Changing A Wax Guard
Patients often ask how often they should replace a wax guard. The answer can vary depending on how much earwax you produce. However, once per month is a good rule of thumb. To change the wax guard, you'll follow a few easy steps.
1. Pull out a pack of wax guards. Depending on the manufacturer, it may look like a small disc or case resembling a match stick case.
2. If you have a dome tip, remove the dome tip to access the wax guard (and, this does not apply to an encased receiver or custom hearing aid).
3. Remove one of the sticks from the wax guard pack. It looks like a small stick with a fresh wax guard on one end and an open end, which you'll use to remove the old wax guard.
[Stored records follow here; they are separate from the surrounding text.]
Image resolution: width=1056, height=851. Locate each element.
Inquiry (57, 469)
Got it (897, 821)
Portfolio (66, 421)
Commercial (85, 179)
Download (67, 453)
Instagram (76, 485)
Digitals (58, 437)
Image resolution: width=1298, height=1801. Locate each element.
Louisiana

Place the empty side into the old wax guard to grip it and pull it out.
4. Turn the stick around to the end with the fresh wax guard. Insert the new wax guard. Then, dispose of the stick after use.
Have a Phonak or Unitron product? Use a rotating disk and follow the same steps below.
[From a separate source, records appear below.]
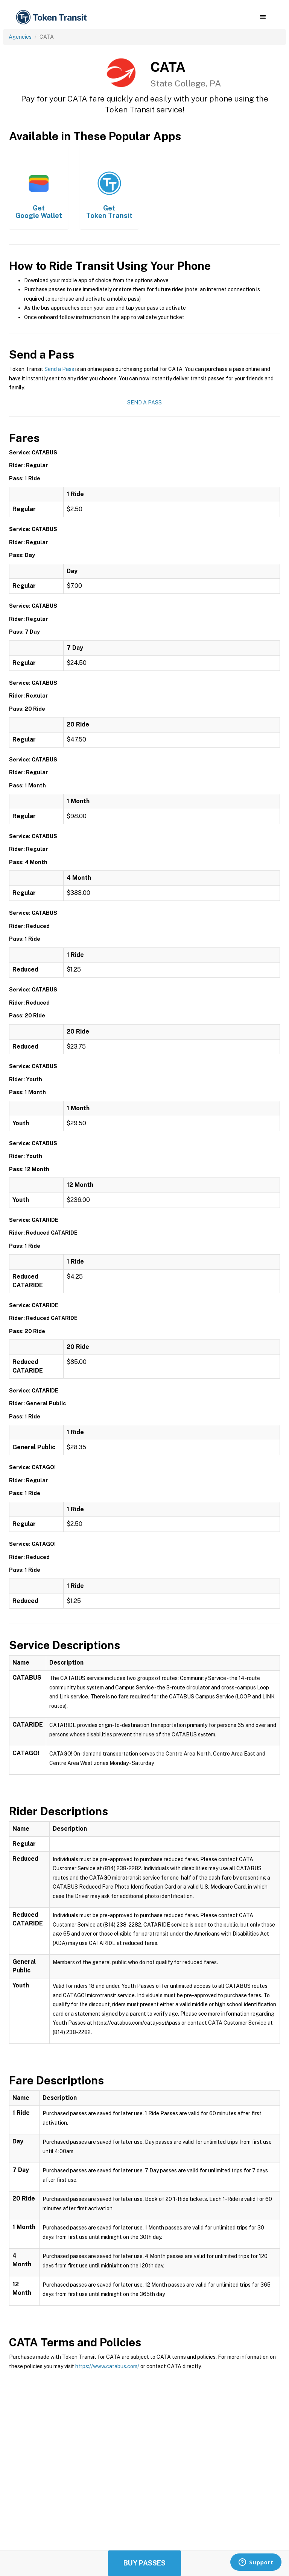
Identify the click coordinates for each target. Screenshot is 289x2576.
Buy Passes (144, 2563)
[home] (52, 17)
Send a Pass (59, 369)
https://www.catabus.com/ (107, 2366)
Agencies (20, 37)
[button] (263, 17)
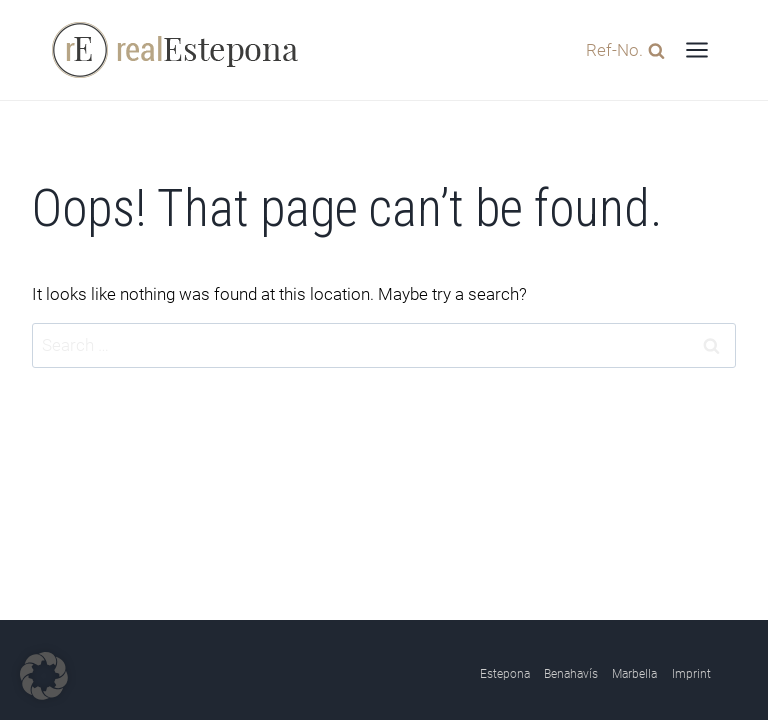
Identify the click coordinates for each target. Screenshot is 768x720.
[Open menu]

1. Remove the old wax guard by inserting the receiver in the 'empty' slot,
2. Click the new wax guard into place by inserting the receiver into the slot with the fresh wax guard.
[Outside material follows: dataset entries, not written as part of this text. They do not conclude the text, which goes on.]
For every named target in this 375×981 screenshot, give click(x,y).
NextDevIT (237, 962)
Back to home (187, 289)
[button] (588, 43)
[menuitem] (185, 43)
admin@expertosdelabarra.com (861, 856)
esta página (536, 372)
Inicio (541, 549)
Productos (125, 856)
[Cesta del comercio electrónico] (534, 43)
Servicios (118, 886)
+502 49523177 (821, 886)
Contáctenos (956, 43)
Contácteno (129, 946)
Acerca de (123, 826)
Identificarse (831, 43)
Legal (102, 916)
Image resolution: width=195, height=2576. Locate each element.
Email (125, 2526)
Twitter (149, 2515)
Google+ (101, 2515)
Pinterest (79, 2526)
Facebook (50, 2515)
- If you use hairspray, avoid applying it while wearing your hearing aids. I remind patients of this when I see build-up from hairspray or other products on their hearing aids.
- Hearing aid parts are tiny. If cleaning is challenging to manage due to dexterity or eyesight, you can work with your local audiology clinic for a maintenance schedule. Many clinics have walk-in or drop-off hours and can clean your hearing aids for you at regular intervals. This is particularly handy for patients in care facilities, to get regular maintenance.
- If you are very active or live in a humid climate, use a hearing aid dryer once a week. Find time when you won't need your hearing aids for a few hours, like let’s say a few free hours on a Sunday afternoon. Turn the hearing aids off and place them in a hearing aid dryer (like a Zephyr). You can use various hearing aid dryers; for example, some manufacturers even offer chargers that incorporate a dryer, such as the Signia Dry & Store case.
Cleaning your hearing aid regularly is essential for maintaining optimal sound quality and preventing damage due to the build-up of dirt and debris over time. Following these steps will help ensure you get maximum performance from your device so you can hear your best daily. With this step-by-step guide, you now have all the information necessary to ensure that your hearing aid stays in tip-top shape!